Listed entries:
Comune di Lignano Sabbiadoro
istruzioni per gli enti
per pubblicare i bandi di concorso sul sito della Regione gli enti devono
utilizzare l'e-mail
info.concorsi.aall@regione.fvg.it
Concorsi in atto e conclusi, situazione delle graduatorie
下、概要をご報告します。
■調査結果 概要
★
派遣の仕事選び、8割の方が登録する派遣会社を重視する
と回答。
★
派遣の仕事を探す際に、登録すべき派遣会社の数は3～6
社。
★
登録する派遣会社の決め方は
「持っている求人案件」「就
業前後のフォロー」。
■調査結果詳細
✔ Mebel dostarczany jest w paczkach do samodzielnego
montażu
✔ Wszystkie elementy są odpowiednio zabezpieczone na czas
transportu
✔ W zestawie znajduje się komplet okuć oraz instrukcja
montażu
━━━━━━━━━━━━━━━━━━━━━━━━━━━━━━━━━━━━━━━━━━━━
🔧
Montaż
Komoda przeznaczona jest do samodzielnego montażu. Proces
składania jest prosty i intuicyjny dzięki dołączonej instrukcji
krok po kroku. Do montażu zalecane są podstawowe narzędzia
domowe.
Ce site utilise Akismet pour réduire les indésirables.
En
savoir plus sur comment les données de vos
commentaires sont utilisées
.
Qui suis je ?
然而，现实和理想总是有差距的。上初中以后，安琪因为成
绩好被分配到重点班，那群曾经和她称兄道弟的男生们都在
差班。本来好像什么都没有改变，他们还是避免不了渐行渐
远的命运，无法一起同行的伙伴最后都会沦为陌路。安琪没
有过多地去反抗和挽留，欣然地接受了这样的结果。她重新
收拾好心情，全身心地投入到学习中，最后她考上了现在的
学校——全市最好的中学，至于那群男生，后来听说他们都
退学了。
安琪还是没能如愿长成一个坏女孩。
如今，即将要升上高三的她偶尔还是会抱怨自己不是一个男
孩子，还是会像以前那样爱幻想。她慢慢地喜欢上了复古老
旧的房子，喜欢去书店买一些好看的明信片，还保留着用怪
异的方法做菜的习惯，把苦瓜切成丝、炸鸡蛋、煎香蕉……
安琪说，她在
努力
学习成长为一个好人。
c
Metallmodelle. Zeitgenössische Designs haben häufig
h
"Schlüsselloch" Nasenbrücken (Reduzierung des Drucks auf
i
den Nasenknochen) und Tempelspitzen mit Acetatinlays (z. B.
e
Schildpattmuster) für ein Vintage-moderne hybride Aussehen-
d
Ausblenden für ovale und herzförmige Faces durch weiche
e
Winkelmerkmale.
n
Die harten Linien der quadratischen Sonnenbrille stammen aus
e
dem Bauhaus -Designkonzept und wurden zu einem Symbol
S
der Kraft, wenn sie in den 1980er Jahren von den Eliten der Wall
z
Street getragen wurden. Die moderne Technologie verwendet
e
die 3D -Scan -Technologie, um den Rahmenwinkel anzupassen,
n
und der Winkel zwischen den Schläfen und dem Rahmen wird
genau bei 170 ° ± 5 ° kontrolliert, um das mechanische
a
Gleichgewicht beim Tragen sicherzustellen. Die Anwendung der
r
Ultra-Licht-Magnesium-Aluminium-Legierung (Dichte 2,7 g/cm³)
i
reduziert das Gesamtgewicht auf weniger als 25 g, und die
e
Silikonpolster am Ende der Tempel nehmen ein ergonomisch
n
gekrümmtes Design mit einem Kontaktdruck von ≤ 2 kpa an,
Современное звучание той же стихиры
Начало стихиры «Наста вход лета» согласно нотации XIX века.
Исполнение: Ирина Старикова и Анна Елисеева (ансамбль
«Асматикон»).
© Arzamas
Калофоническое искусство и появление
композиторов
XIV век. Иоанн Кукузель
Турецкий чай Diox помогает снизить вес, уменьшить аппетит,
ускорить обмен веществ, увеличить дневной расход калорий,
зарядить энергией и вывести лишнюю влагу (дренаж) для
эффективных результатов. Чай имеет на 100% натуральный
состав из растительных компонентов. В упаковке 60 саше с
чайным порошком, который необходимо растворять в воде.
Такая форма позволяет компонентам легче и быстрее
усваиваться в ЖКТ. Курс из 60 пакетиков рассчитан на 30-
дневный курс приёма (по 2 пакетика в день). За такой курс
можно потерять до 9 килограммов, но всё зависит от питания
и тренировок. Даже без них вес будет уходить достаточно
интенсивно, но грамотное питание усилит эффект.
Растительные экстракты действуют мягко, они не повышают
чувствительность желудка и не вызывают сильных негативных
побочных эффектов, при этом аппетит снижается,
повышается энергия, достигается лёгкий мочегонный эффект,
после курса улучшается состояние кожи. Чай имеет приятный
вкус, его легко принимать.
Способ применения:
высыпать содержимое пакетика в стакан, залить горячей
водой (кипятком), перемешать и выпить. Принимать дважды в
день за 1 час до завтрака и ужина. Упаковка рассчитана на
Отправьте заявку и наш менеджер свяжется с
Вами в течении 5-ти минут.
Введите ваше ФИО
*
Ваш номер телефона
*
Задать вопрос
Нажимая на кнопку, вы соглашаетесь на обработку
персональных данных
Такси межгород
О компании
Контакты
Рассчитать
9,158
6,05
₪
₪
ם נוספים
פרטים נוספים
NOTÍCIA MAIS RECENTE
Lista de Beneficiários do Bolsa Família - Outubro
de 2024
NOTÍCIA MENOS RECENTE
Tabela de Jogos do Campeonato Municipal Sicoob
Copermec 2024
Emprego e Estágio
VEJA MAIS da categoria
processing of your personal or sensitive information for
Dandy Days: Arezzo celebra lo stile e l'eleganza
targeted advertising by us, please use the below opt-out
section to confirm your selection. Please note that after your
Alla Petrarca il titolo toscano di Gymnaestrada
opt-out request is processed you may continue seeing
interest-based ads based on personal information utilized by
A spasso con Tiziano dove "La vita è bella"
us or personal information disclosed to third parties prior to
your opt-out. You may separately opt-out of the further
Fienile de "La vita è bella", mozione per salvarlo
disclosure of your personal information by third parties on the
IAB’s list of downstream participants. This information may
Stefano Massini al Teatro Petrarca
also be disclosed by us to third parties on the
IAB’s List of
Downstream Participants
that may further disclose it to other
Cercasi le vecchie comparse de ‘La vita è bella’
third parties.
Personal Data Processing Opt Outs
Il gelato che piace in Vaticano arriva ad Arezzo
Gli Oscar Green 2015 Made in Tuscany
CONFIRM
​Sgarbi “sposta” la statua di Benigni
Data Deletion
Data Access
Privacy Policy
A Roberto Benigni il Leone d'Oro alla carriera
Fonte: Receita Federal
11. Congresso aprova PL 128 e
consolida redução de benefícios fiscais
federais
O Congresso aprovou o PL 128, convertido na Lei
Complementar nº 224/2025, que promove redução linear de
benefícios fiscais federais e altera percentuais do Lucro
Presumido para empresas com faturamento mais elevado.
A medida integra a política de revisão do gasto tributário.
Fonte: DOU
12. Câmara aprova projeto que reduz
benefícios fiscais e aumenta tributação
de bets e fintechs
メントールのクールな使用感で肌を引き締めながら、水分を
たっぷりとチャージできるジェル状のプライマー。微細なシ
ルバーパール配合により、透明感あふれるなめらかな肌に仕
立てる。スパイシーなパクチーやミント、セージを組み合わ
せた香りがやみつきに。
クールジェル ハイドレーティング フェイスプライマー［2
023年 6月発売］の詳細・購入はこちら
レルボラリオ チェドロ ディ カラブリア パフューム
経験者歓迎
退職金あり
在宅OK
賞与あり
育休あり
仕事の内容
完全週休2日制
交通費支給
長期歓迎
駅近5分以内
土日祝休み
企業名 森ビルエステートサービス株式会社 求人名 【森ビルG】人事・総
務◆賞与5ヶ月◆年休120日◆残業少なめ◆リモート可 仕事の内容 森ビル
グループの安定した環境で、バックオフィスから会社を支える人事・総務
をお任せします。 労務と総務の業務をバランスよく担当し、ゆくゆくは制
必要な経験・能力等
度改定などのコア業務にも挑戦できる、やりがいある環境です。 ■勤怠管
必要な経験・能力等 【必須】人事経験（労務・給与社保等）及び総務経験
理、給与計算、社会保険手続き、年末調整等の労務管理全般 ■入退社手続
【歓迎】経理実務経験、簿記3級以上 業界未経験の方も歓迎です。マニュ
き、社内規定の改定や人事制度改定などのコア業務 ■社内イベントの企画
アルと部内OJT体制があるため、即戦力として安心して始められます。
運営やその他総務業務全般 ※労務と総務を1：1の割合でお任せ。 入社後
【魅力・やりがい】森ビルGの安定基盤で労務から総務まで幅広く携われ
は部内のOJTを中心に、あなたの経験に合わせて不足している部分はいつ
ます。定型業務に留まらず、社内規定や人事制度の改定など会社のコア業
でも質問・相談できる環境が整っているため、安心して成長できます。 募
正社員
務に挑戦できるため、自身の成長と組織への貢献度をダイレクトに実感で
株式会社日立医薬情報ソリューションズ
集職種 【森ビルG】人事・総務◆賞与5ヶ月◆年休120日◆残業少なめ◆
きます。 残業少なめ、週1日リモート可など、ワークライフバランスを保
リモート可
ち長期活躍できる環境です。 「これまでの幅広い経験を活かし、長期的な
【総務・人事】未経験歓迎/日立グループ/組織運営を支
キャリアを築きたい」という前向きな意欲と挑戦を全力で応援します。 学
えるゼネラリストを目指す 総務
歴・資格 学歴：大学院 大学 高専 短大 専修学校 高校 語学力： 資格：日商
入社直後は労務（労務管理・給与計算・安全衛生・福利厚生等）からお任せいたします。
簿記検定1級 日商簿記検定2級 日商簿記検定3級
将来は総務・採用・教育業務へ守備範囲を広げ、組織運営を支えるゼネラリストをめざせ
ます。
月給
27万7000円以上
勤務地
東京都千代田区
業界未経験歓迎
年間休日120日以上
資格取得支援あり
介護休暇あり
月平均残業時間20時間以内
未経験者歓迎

What you should do:
Out of the entries above, write out only the lines between the line holding "Вами в течении 5-ти минут." and the line holding "Stefano Massini al Teatro Petrarca", inclusive, each exactly as given.

Your solution:
Вами в течении 5-ти минут.
Введите ваше ФИО
*
Ваш номер телефона
*
Задать вопрос
Нажимая на кнопку, вы соглашаетесь на обработку
персональных данных
Такси межгород
О компании
Контакты
Рассчитать
9,158
6,05
₪
₪
ם נוספים
פרטים נוספים
NOTÍCIA MAIS RECENTE
Lista de Beneficiários do Bolsa Família - Outubro
de 2024
NOTÍCIA MENOS RECENTE
Tabela de Jogos do Campeonato Municipal Sicoob
Copermec 2024
Emprego e Estágio
VEJA MAIS da categoria
processing of your personal or sensitive information for
Dandy Days: Arezzo celebra lo stile e l'eleganza
targeted advertising by us, please use the below opt-out
section to confirm your selection. Please note that after your
Alla Petrarca il titolo toscano di Gymnaestrada
opt-out request is processed you may continue seeing
interest-based ads based on personal information utilized by
A spasso con Tiziano dove "La vita è bella"
us or personal information disclosed to third parties prior to
your opt-out. You may separately opt-out of the further
Fienile de "La vita è bella", mozione per salvarlo
disclosure of your personal information by third parties on the
IAB’s list of downstream participants. This information may
Stefano Massini al Teatro Petrarca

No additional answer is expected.